[[ Entries supplied open ]]

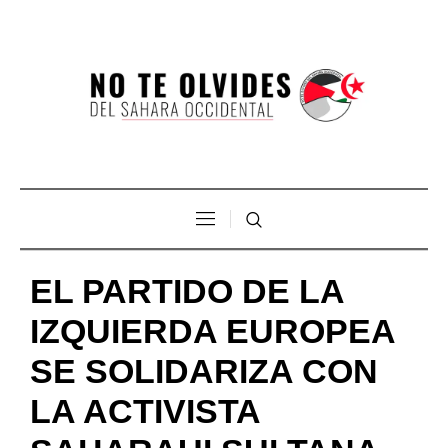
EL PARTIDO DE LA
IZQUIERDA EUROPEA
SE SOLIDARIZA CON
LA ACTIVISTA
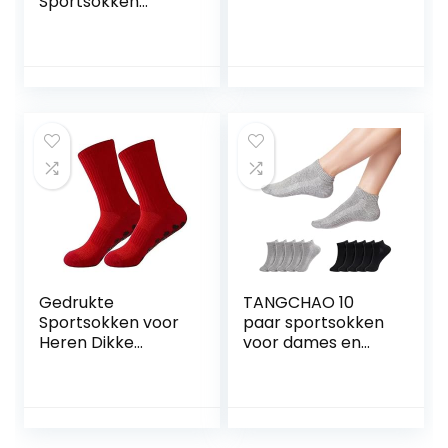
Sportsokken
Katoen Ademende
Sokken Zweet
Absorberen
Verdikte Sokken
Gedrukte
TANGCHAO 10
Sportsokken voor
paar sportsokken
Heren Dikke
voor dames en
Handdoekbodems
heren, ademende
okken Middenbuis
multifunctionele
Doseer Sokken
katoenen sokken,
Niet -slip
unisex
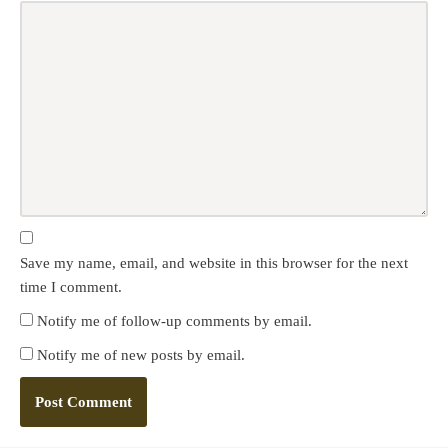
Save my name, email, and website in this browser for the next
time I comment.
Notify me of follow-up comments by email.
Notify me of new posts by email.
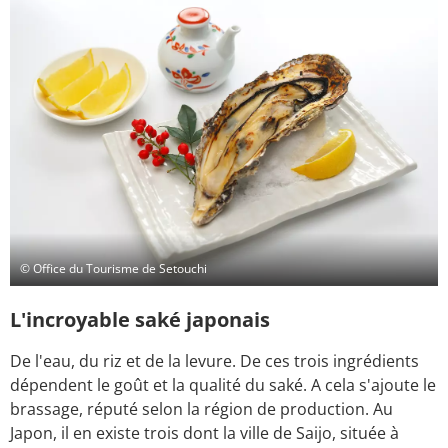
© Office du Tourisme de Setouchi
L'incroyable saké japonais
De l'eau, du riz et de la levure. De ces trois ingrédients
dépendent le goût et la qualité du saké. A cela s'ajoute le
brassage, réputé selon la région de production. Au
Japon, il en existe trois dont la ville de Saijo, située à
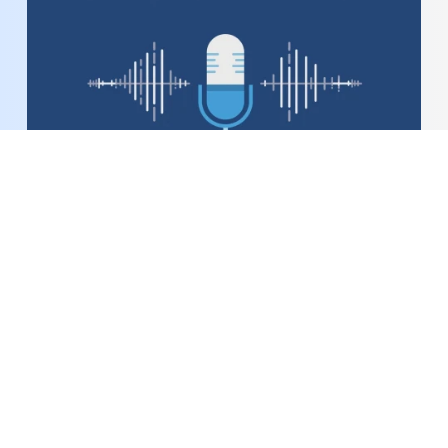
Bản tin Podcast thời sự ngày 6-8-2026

[[ Entries supplied closed ]]
[[ Entries supplied open ]]

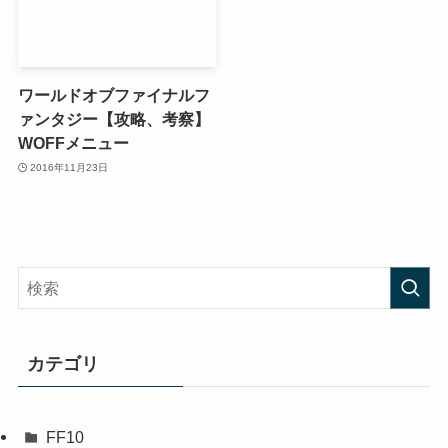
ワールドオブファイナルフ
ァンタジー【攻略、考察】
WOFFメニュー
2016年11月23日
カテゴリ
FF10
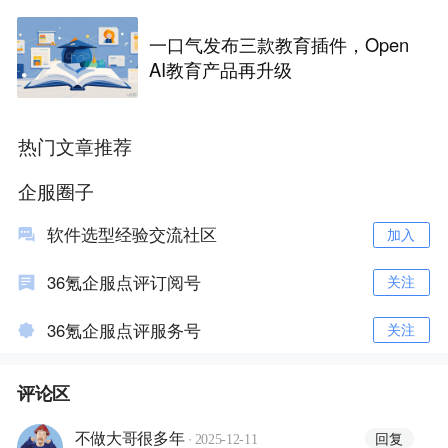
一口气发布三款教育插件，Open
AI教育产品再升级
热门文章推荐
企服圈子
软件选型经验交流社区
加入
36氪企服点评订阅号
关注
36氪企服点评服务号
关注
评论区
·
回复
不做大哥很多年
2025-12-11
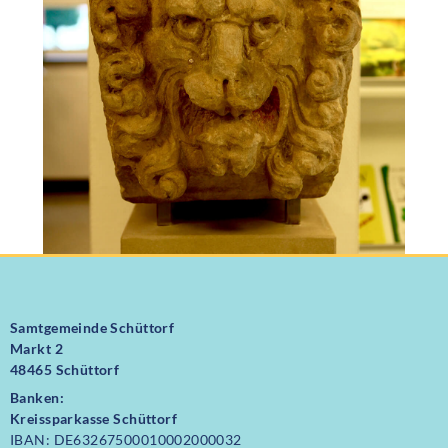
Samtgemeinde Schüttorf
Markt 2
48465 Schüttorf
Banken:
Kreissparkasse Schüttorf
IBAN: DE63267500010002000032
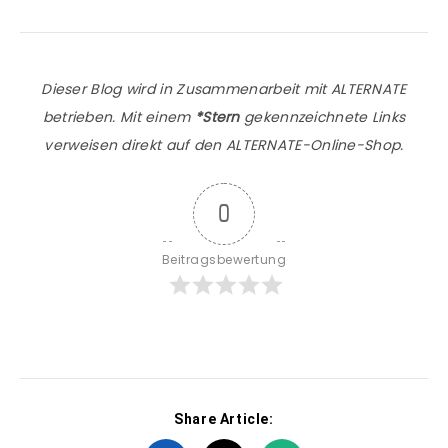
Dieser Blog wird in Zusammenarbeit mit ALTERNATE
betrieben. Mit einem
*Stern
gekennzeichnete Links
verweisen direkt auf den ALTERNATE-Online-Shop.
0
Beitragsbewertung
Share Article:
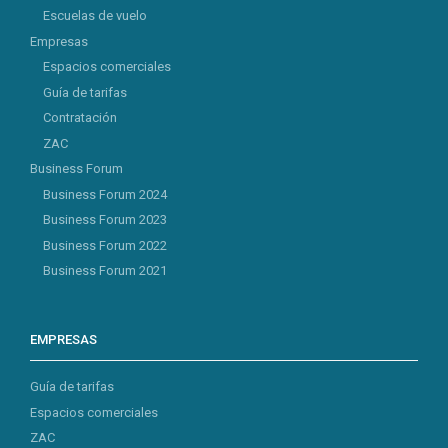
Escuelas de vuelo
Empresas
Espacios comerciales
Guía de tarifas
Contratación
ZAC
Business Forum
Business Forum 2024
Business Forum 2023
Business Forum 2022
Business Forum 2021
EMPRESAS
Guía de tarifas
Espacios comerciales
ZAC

[[ Entries supplied closed ]]

* **What the exercise asks**
Counting only lines that contain "trois", say how many there are in the material above, and add nothing.

* **Result below**
2